◆ **Aim of the exercise**
Pick out the lines in the listing below that contain the word "overview" and copy them.

********************

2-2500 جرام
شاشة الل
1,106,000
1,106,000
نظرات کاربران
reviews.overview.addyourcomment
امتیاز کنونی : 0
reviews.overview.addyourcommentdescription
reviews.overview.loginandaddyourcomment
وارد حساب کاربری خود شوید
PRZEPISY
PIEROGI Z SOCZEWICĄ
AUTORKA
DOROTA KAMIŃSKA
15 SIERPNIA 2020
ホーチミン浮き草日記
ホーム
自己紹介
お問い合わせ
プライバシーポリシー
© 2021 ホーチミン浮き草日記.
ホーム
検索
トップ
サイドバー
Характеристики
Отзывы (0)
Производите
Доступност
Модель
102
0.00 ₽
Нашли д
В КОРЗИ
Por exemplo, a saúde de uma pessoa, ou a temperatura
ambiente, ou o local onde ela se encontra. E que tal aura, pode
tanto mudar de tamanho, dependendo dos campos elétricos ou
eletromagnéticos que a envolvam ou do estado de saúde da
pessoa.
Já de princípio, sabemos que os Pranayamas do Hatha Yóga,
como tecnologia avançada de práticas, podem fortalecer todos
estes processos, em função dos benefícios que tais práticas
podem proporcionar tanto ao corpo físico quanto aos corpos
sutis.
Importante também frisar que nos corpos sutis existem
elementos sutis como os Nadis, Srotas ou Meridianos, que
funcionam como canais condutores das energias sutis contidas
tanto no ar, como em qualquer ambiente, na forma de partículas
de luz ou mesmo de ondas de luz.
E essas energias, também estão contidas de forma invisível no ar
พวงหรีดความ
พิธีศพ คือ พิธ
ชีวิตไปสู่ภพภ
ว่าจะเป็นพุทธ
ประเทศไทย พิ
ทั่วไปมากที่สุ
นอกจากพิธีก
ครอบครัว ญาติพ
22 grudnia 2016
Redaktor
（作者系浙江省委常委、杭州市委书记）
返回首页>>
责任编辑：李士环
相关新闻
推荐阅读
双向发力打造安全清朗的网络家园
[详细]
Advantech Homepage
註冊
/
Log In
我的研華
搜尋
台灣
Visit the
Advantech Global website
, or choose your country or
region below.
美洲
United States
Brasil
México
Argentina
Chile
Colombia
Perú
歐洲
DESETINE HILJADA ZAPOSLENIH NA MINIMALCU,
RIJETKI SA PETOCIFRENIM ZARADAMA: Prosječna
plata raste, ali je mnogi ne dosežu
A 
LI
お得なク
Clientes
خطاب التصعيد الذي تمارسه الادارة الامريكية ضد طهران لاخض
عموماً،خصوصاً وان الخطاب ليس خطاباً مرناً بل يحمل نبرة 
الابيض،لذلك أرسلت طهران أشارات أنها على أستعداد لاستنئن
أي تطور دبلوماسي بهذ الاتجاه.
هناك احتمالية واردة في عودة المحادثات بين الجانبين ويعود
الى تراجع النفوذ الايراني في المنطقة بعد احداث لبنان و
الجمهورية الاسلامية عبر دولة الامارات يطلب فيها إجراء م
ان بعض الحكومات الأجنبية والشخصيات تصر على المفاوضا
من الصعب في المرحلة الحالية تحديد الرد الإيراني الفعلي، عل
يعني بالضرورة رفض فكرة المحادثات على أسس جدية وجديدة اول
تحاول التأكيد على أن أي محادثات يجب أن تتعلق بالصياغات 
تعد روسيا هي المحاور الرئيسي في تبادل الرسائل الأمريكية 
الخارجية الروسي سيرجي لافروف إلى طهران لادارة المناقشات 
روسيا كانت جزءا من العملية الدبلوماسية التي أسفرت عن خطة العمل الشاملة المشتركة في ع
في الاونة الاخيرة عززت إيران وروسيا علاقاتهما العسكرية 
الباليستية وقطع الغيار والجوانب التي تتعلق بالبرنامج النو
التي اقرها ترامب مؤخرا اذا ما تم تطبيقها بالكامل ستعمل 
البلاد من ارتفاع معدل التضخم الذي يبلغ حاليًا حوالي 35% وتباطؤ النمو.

********************

◆ **Task output**
reviews.overview.addyourcomment
reviews.overview.addyourcommentdescription
reviews.overview.loginandaddyourcomment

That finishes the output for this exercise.